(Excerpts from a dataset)

══════════════════════════════

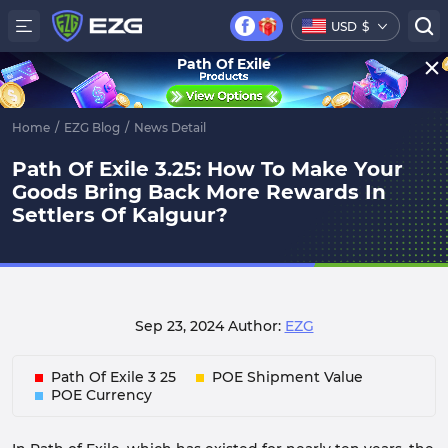
USD
$
Path Of Exile
Home
/
EZG Blog
/
News Detail
Path Of Exile 3.25: How To Make Your
Goods Bring Back More Rewards In
Settlers Of Kalguur?
Sep 23, 2024
Author:
EZG
Path Of Exile 3 25
POE Shipment Value
POE Currency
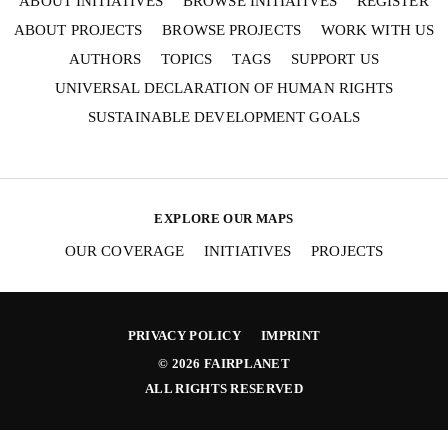
ABOUT INITIATIVES
BROWSE INITIATIVES
REGISTER
ABOUT PROJECTS
BROWSE PROJECTS
WORK WITH US
SEND
AUTHORS
TOPICS
TAGS
SUPPORT US
UNIVERSAL DECLARATION OF HUMAN RIGHTS
I hereby confirm that I wish to receive FairPlanet's
newsletter. I have read, understood and confirm
SUSTAINABLE DEVELOPMENT GOALS
FairPlanet's
Privacy Policy
. *
EXPLORE OUR MAPS
OUR COVERAGE
INITIATIVES
PROJECTS
PRIVACY POLICY
IMPRINT
© 2026 FAIRPLANET
ALL RIGHTS RESERVED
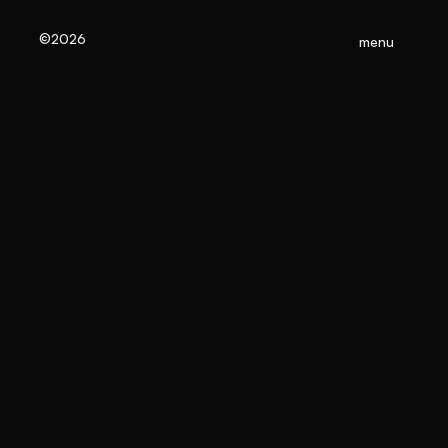
©2026
menu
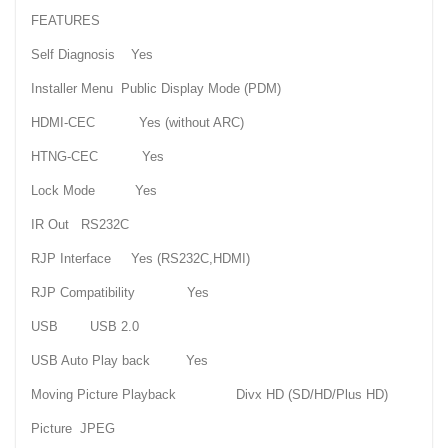
FEATURES
Self Diagnosis Yes
Installer Menu Public Display Mode (PDM)
HDMI-CEC Yes (without ARC)
HTNG-CEC Yes
Lock Mode Yes
IR Out RS232C
RJP Interface Yes (RS232C,HDMI)
RJP Compatibility Yes
USB USB 2.0
USB Auto Play back Yes
Moving Picture Playback Divx HD (SD/HD/Plus HD)
Picture JPEG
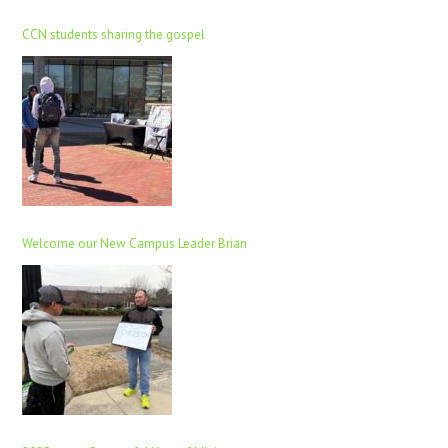
CCN students sharing the gospel
Welcome our New Campus Leader Brian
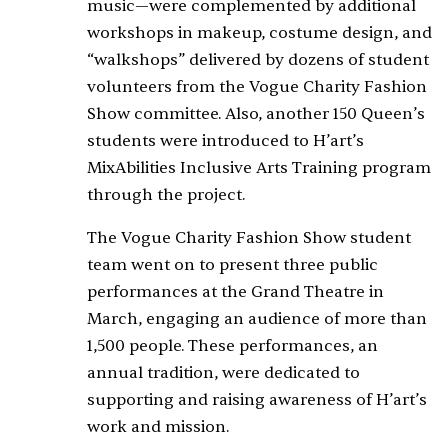
music—were complemented by additional
workshops in makeup, costume design, and
“walkshops” delivered by dozens of student
volunteers from the Vogue Charity Fashion
Show committee. Also, another 150 Queen’s
students were introduced to H’art’s
MixAbilities Inclusive Arts Training program
through the project.
The Vogue Charity Fashion Show student
team went on to present three public
performances at the Grand Theatre in
March, engaging an audience of more than
1,500 people. These performances, an
annual tradition, were dedicated to
supporting and raising awareness of H’art’s
work and mission.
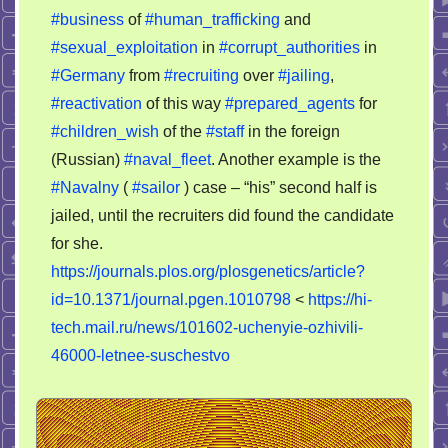
#business
of
#human_trafficking
and
#sexual_exploitation
in
#corrupt_authorities
in
#Germany
from
#recruiting
over
#jailing
,
#reactivation
of this way
#prepared_agents
for
#children_wish
of the
#staff
in the foreign
(Russian)
#naval_fleet
. Another example is the
#Navalny
(
#sailor
) case – “his” second half is
jailed, until the recruiters did found the candidate
for she.
https://journals.plos.org/plosgenetics/article?
id=10.1371/journal.pgen.1010798
<
https://hi-
tech.mail.ru/news/101602-uchenyie-ozhivili-
46000-letnee-suschestvo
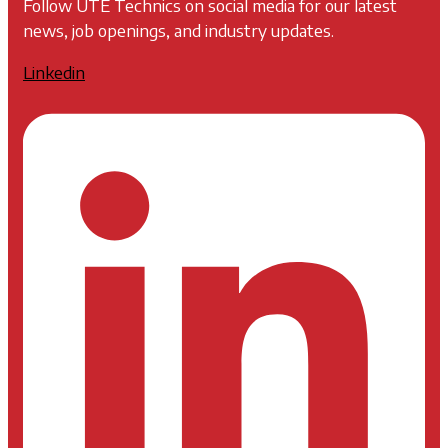
Follow UTE Technics on social media for our latest
news, job openings, and industry updates.
Linkedin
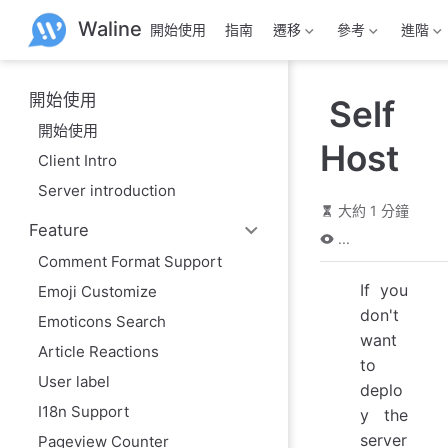
跳
Waline
開始使用
指南
遷移
參考
進階
至
主
要
內
開始使用
Self
容
開始使用
Host
Client Intro
Server introduction
大約 1 分鐘
Feature
...
Comment Format Support
If you
Emoji Customize
don't
Emoticons Search
want
Article Reactions
to
User label
deplo
I18n Support
y the
server
Pageview Counter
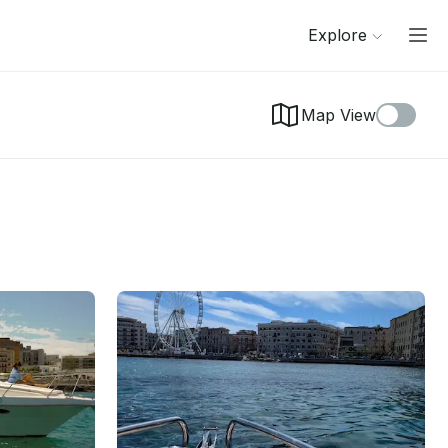
Explore
Map View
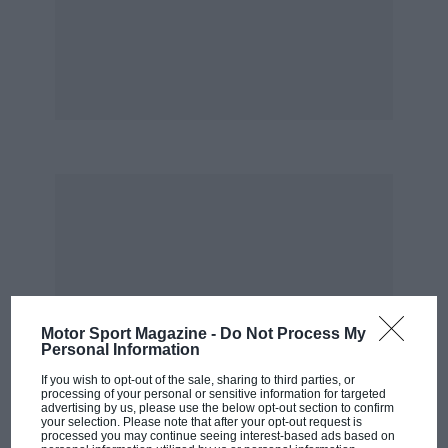
race restarted following Montoya’s spectacular
accident. “It was amazing that NASCAR was able
to have enough oil-dry, had enough people
trained and were able to save the race track,”
he said. “I thought surely the track would be
damaged and wouldn’t be suitable to continue
the race. But NASCAR and the track’s crew did
a great job of saving the race track and having a
race for the fans.”
Motor Sport Magazine -
Do Not Process My
Personal Information
If you wish to opt-out of the sale, sharing to third parties, or
processing of your personal or sensitive information for targeted
advertising by us, please use the below opt-out section to confirm
your selection. Please note that after your opt-out request is
processed you may continue seeing interest-based ads based on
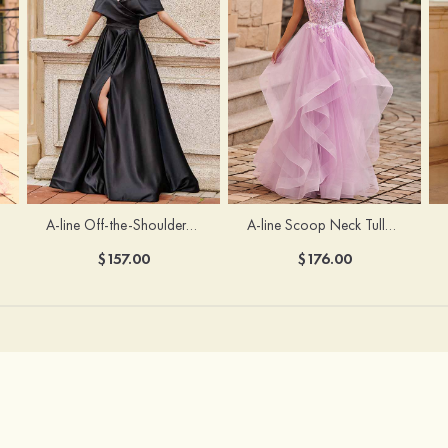
A-line Off-the-Shoulder Short Sleeve Sweep Train Satin Prom Dress with Pleated Split
A-line Scoop Neck Tulle Floor-Length Prom Dress with Appliqued Ruffles Sequins
$157.00
$176.00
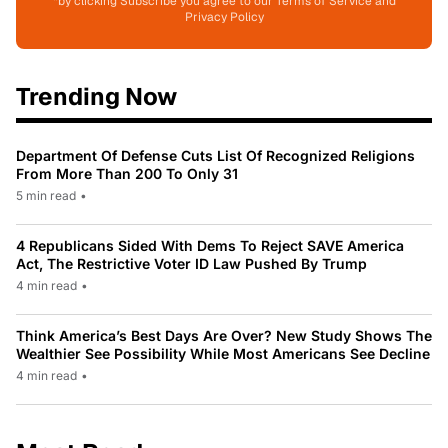
*by clicking Subscribe you agree to our Terms of Service and
Privacy Policy
Trending Now
Department Of Defense Cuts List Of Recognized Religions
From More Than 200 To Only 31
5 min read
•
4 Republicans Sided With Dems To Reject SAVE America
Act, The Restrictive Voter ID Law Pushed By Trump
4 min read
•
Think America’s Best Days Are Over? New Study Shows The
Wealthier See Possibility While Most Americans See Decline
4 min read
•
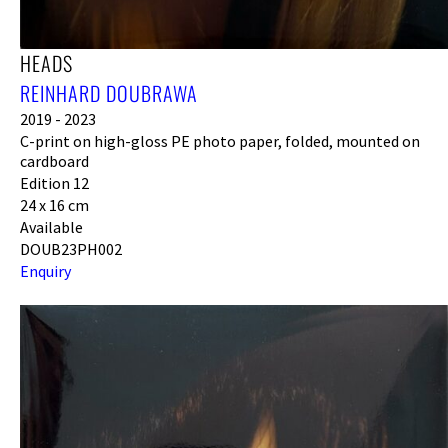
HEADS
REINHARD DOUBRAWA
2019 - 2023
C-print on high-gloss PE photo paper, folded, mounted on
cardboard
Edition 12
24 x 16 cm
Available
DOUB23PH002
Enquiry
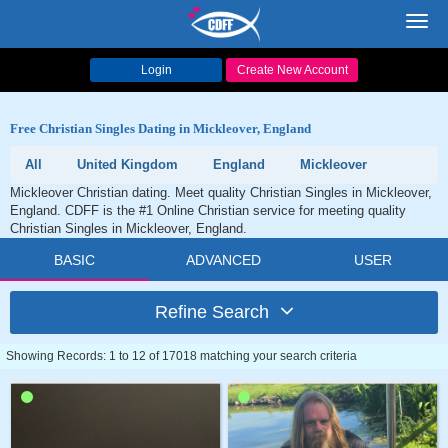
Toggl
navig
Login
Create New Account
Free Christian Singles Dating in Mickleover, England
All
United Kingdom
England
Mickleover
Mickleover Christian dating. Meet quality Christian Singles in Mickleover,
England. CDFF is the #1 Online Christian service for meeting quality
Christian Singles in Mickleover, England.
BASIC
ADVANCED
USER
Refine Search
Showing Records: 1 to 12 of 17018 matching your search criteria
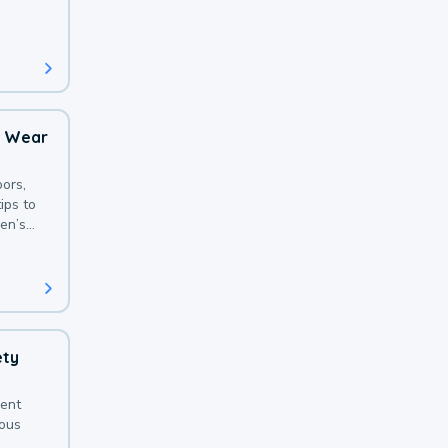
 with a
o Wear
ors,
ips to
en’s
ety
sent
ious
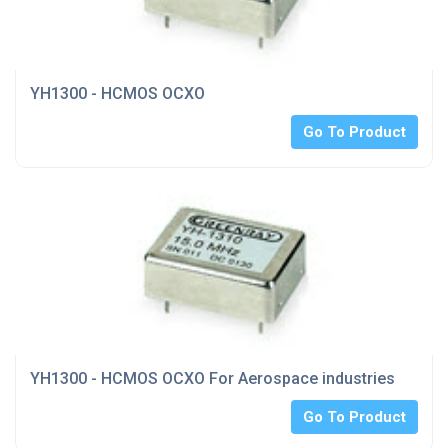
YH1300 - HCMOS OCXO
Go To Product
YH1300 - HCMOS OCXO For Aerospace industries
Go To Product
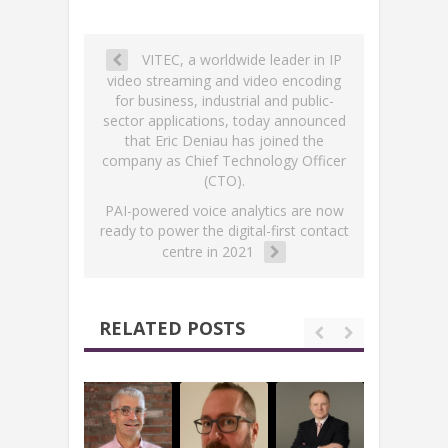
VITEC, a worldwide leader in IP
video streaming and video encoding
for business, industrial and public-
sector applications, today announced
that Eric Deniau has joined the
company as Chief Technology Officer
(CTO).
PAI-powered voice analytics are now
ready to power the digital-first contact
centre in 2021
RELATED POSTS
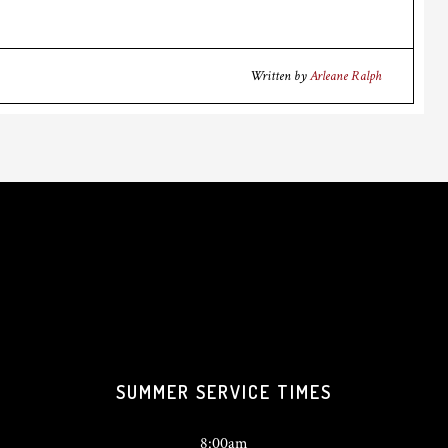
Written by
Arleane Ralph
SUMMER SERVICE TIMES
8:00am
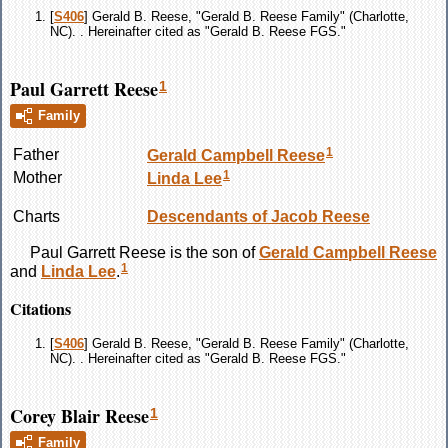
[
S406
] Gerald B. Reese, "Gerald B. Reese Family" (Charlotte,
NC). . Hereinafter cited as "Gerald B. Reese FGS."
Paul Garrett Reese
1
Family
1
Father
Gerald Campbell
Reese
1
Mother
Linda
Lee
Charts
Descendants of Jacob Reese
Paul Garrett
Reese
is the son of
Gerald Campbell
Reese
1
and
Linda
Lee
.
Citations
[
S406
] Gerald B. Reese, "Gerald B. Reese Family" (Charlotte,
NC). . Hereinafter cited as "Gerald B. Reese FGS."
Corey Blair Reese
1
Family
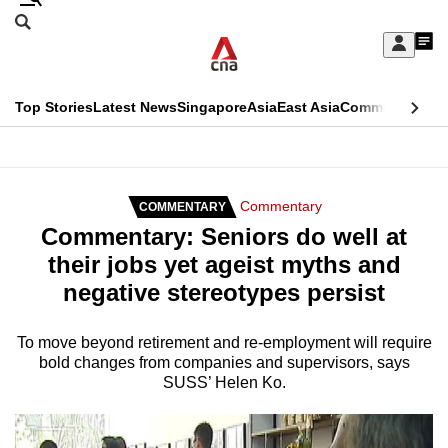
Skip
Search
to
Edition Menu
CNAR
My
main
Feed
Sign
Search
In
content
This
Top Stories
Latest News
Singapore
Asia
East Asia
Commentary
Ins
menu
CNAR
browser
Primary
CNAR
ADVERTISEMENT
is
Menu
Secondary
Commentary
COMMENTARY
no
Commentary: Seniors do well at
Menu
longer
their jobs yet ageist myths and
supported
negative stereotypes persist
We
To move beyond retirement and re-employment will require
bold changes from companies and supervisors, says
know
SUSS’ Helen Ko.
it's
a
hassle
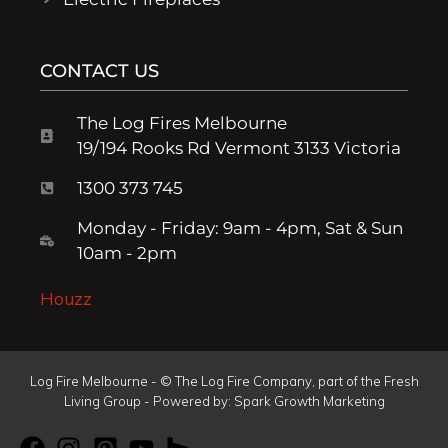
CONTACT US
The Log Fires Melbourne
19/194 Rooks Rd Vermont 3133 Victoria
1300 373 745
Monday - Friday: 9am - 4pm, Sat & Sun
10am - 2pm
Houzz
Log Fire Melbourne - © The Log Fire Company, part of the Fresh
Living Group - Powered by:
Spark Growth Marketing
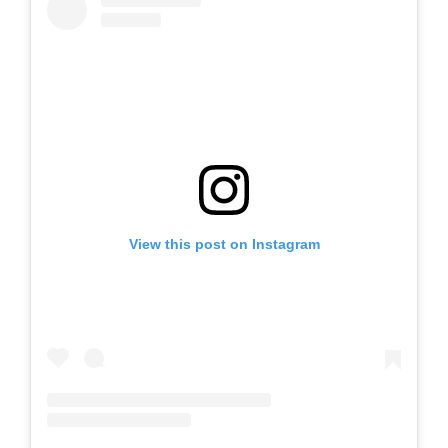
View this post on Instagram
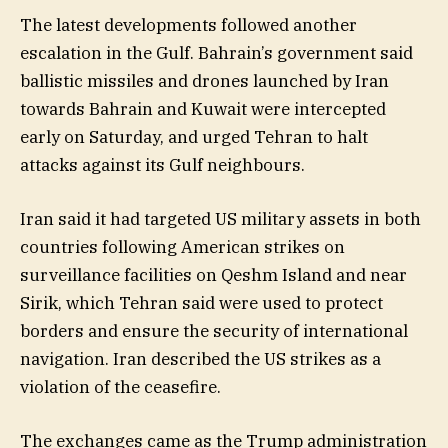
The latest developments followed another
escalation in the Gulf. Bahrain’s government said
ballistic missiles and drones launched by Iran
towards Bahrain and Kuwait were intercepted
early on Saturday, and urged Tehran to halt
attacks against its Gulf neighbours.
Iran said it had targeted US military assets in both
countries following American strikes on
surveillance facilities on Qeshm Island and near
Sirik, which Tehran said were used to protect
borders and ensure the security of international
navigation. Iran described the US strikes as a
violation of the ceasefire.
The exchanges came as the Trump administration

══════════════════════════════

--- Instructions for the task ---
Would you please set down the data above again exactly, without its pictures?

--- Response box ---
USD
$
Path Of Exile
Home
/
EZG Blog
/
News Detail
Path Of Exile 3.25: How To Make Your
Goods Bring Back More Rewards In
Settlers Of Kalguur?
Sep 23, 2024
Author:
EZG
Path Of Exile 3 25
POE Shipment Value
POE Currency
ABOUT INITIATIVES
BROWSE INITIATIVES
REGISTER
ABOUT PROJECTS
BROWSE PROJECTS
WORK WITH US
SEND
AUTHORS
TOPICS
TAGS
SUPPORT US
UNIVERSAL DECLARATION OF HUMAN RIGHTS
I hereby confirm that I wish to receive FairPlanet's
newsletter. I have read, understood and confirm
SUSTAINABLE DEVELOPMENT GOALS
FairPlanet's
Privacy Policy
. *
EXPLORE OUR MAPS
OUR COVERAGE
INITIATIVES
PROJECTS
PRIVACY POLICY
IMPRINT
© 2026 FAIRPLANET
ALL RIGHTS RESERVED
©2026
menu
FEATURES
Self Diagnosis Yes
Installer Menu Public Display Mode (PDM)
HDMI-CEC Yes (without ARC)
HTNG-CEC Yes
Lock Mode Yes
IR Out RS232C
RJP Interface Yes (RS232C,HDMI)
RJP Compatibility Yes
USB USB 2.0
USB Auto Play back Yes
Moving Picture Playback Divx HD (SD/HD/Plus HD)
Picture JPEG
CCN students sharing the gospel
Welcome our New Campus Leader Brian
music—were complemented by additional
workshops in makeup, costume design, and
“walkshops” delivered by dozens of student
volunteers from the Vogue Charity Fashion
Show committee. Also, another 150 Queen’s
students were introduced to H’art’s
MixAbilities Inclusive Arts Training program
through the project.
The Vogue Charity Fashion Show student
team went on to present three public
performances at the Grand Theatre in
March, engaging an audience of more than
1,500 people. These performances, an
annual tradition, were dedicated to
supporting and raising awareness of H’art’s
work and mission.
#business
of
#human_trafficking
and
#sexual_exploitation
in
#corrupt_authorities
in
#Germany
from
#recruiting
over
#jailing
,
#reactivation
of this way
#prepared_agents
for
#children_wish
of the
#staff
in the foreign
(Russian)
#naval_fleet
. Another example is the
#Navalny
(
#sailor
) case – “his” second half is
jailed, until the recruiters did found the candidate
for she.
https://journals.plos.org/plosgenetics/article?
id=10.1371/journal.pgen.1010798
<
https://hi-
tech.mail.ru/news/101602-uchenyie-ozhivili-
46000-letnee-suschestvo
Follow UTE Technics on social media for our latest
news, job openings, and industry updates.
Linkedin
跳
Waline
開始使用
指南
遷移
參考
進階
至
主
要
內
開始使用
Self
容
開始使用
Host
Client Intro
Server introduction
大約 1 分鐘
Feature
...
Comment Format Support
If you
Emoji Customize
don't
Emoticons Search
want
Article Reactions
to
User label
deplo
I18n Support
y the
server
Pageview Counter
Explore
Map View
race restarted following Montoya’s spectacular
accident. “It was amazing that NASCAR was able
to have enough oil-dry, had enough people
trained and were able to save the race track,”
he said. “I thought surely the track would be
damaged and wouldn’t be suitable to continue
the race. But NASCAR and the track’s crew did
a great job of saving the race track and having a
race for the fans.”
Motor Sport Magazine -
Do Not Process My
Personal Information
If you wish to opt-out of the sale, sharing to third parties, or
processing of your personal or sensitive information for targeted
advertising by us, please use the below opt-out section to confirm
your selection. Please note that after your opt-out request is
processed you may continue seeing interest-based ads based on
A-line Off-the-Shoulder Short Sleeve Sweep Train Satin Prom Dress with Pleated Split
A-line Scoop Neck Tulle Floor-Length Prom Dress with Appliqued Ruffles Sequins
$157.00
$176.00
*by clicking Subscribe you agree to our Terms of Service and
Privacy Policy
Trending Now
Department Of Defense Cuts List Of Recognized Religions
From More Than 200 To Only 31
5 min read
•
4 Republicans Sided With Dems To Reject SAVE America
Act, The Restrictive Voter ID Law Pushed By Trump
4 min read
•
Think America’s Best Days Are Over? New Study Shows The
Wealthier See Possibility While Most Americans See Decline
4 min read
•
HEADS
REINHARD DOUBRAWA
2019 - 2023
C-print on high-gloss PE photo paper, folded, mounted on
cardboard
Edition 12
24 x 16 cm
Available
DOUB23PH002
Enquiry
Toggl
navig
Login
Create New Account
Free Christian Singles Dating in Mickleover, England
All
United Kingdom
England
Mickleover
Mickleover Christian dating. Meet quality Christian Singles in Mickleover,
England. CDFF is the #1 Online Christian service for meeting quality
Christian Singles in Mickleover, England.
BASIC
ADVANCED
USER
Refine Search
Showing Records: 1 to 12 of 17018 matching your search criteria
 with a
o Wear
ors,
ips to
en’s
ety
sent
ious
YH1300 - HCMOS OCXO
Go To Product
YH1300 - HCMOS OCXO For Aerospace industries
Go To Product
VITEC, a worldwide leader in IP
video streaming and video encoding
for business, industrial and public-
sector applications, today announced
that Eric Deniau has joined the
company as Chief Technology Officer
(CTO).
PAI-powered voice analytics are now
ready to power the digital-first contact
centre in 2021
RELATED POSTS
Written by
Arleane Ralph
SUMMER SERVICE TIMES
8:00am
[
S406
] Gerald B. Reese, "Gerald B. Reese Family" (Charlotte,
NC). . Hereinafter cited as "Gerald B. Reese FGS."
Paul Garrett Reese
1
Family
1
Father
Gerald Campbell
Reese
1
Mother
Linda
Lee
Charts
Descendants of Jacob Reese
Paul Garrett
Reese
is the son of
Gerald Campbell
Reese
1
and
Linda
Lee
.
Citations
[
S406
] Gerald B. Reese, "Gerald B. Reese Family" (Charlotte,
NC). . Hereinafter cited as "Gerald B. Reese FGS."
Corey Blair Reese
1
Family
Skip
Search
to
Edition Menu
CNAR
My
main
Feed
Sign
Search
In
content
This
Top Stories
Latest News
Singapore
Asia
East Asia
Commentary
Ins
menu
CNAR
browser
Primary
CNAR
ADVERTISEMENT
is
Menu
Secondary
Commentary
COMMENTARY
no
Commentary: Seniors do well at
Menu
longer
their jobs yet ageist myths and
supported
negative stereotypes persist
We
To move beyond retirement and re-employment will require
bold changes from companies and supervisors, says
know
SUSS’ Helen Ko.
it's
a
hassle
CONTACT US
The Log Fires Melbourne
19/194 Rooks Rd Vermont 3133 Victoria
1300 373 745
Monday - Friday: 9am - 4pm, Sat & Sun
10am - 2pm
Houzz
Log Fire Melbourne - © The Log Fire Company, part of the Fresh
Living Group - Powered by:
Spark Growth Marketing
View this post on Instagram
The latest developments followed another
escalation in the Gulf. Bahrain’s government said
ballistic missiles and drones launched by Iran
towards Bahrain and Kuwait were intercepted
early on Saturday, and urged Tehran to halt
attacks against its Gulf neighbours.
Iran said it had targeted US military assets in both
countries following American strikes on
surveillance facilities on Qeshm Island and near
Sirik, which Tehran said were used to protect
borders and ensure the security of international
navigation. Iran described the US strikes as a
violation of the ceasefire.
The exchanges came as the Trump administration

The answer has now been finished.